Alta na resistência microbiana exige ações individuais, clínicas e do Estado.
A bactéria mais comum no estudo foi a Klebsiella pneumoniae, que pode levar à pneumonia e à infecção de corrente sanguínea
No seu discurso ao receber o prêmio Nobel em 1945 pela descoberta da penicilina cerca de 20 anos antes, Alexander Fleming imaginou um futuro no qual o remédio seria vendido livremente nas farmácias.
E fez um alerta —o uso indiscriminado poderia tornar as bactérias resistentes. Passados quase 80 anos, estudos confirmam a previsão do biólogo britânico.
Segundo pesquisa da Universidade de Sidney (Austrália), publicada na revista The Lancet Regional, mais da metade dos antibióticos usados em doenças comuns na infância, como otite e pneumonia, não são mais eficazes.
O problema, apelidado de "superbactérias", não afeta apenas crianças. Relatório da OMS divulgado no final do ano passado revelou que a resistência antimicrobiana (RAM) aumentou 15% nos microrganismos monitorados.
Mais de 20% das cepas de Escherichia coli, que causa infecção urinária, não respondem aos tratamentos disponíveis. Constatou-se, ainda, RAM acima de 50% em bactérias relacionadas à sepse (infecção generalizada), que pode ser fatal.
Mutações que tornam bactérias, fungos, vírus ou parasitas mais resistentes são naturais, mas estamos agilizando esse processo com o uso indiscriminado de remédios.
Ademais, com a pandemia, houve aumento do uso de antibióticos devido à alta de infecções hospitalares. No Brasil, a Fiocruz detectou que, em 2019, cerca de 1.000 bactérias isoladas eram resistentes; já em 2021, eram mais de 3.700.
A primeira recomendação da OMS é prevenir contaminações. Lavar as mãos e higienizar os alimentos são medidas simples. No Brasil, contudo, onde cerca de metade da população não tem acesso à rede de esgoto, a implementação de infraestrutura sanitária há tempos é urgente.
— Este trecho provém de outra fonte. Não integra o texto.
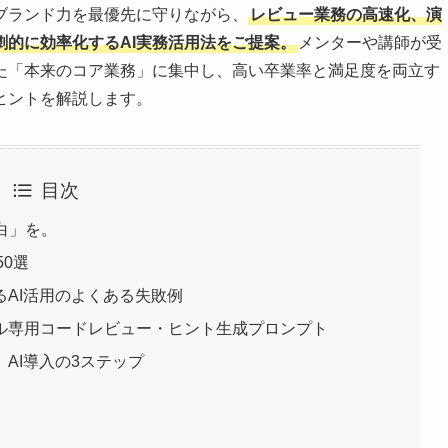
ブランド力を最優先に守りながら、
レビュー業務の高速化、演
的に効率化するAI実務活用法をご提案。
メンターや講師が受
た「本来のコア業務」に集中し、高い卒業率と満足度を両立す
ヒントを解説します。
目次
白」を。
50選
AI活用のよくある失敗例
ル専用コードレビュー・ヒント生成プロンプト
AI導入の3ステップ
Também é fundamental que médicos prescrevam antibióticos a partir de diagnóstico exato, com dosagem e duração do tratamento corretas —ainda é comum a indicação de remédios contra bactérias para doenças virais, como gripe. E pacientes, claro, precisam seguir à risca as prescrições.
O poder público deve manter monitoramento dos patógenos, reforçar programas de prevenção e controle de infecções e amplificar informações sobre a RAM.
A indústria farmacêutica precisa diversificar os produtos, mas antibióticos não são lucrativos e, por serem oriundos de substâncias encontradas na natureza, as pesquisas são mais custosas e demoradas.
A ciência tem arsenal para combater o futuro previsto por Fleming. Basta colocar em prática.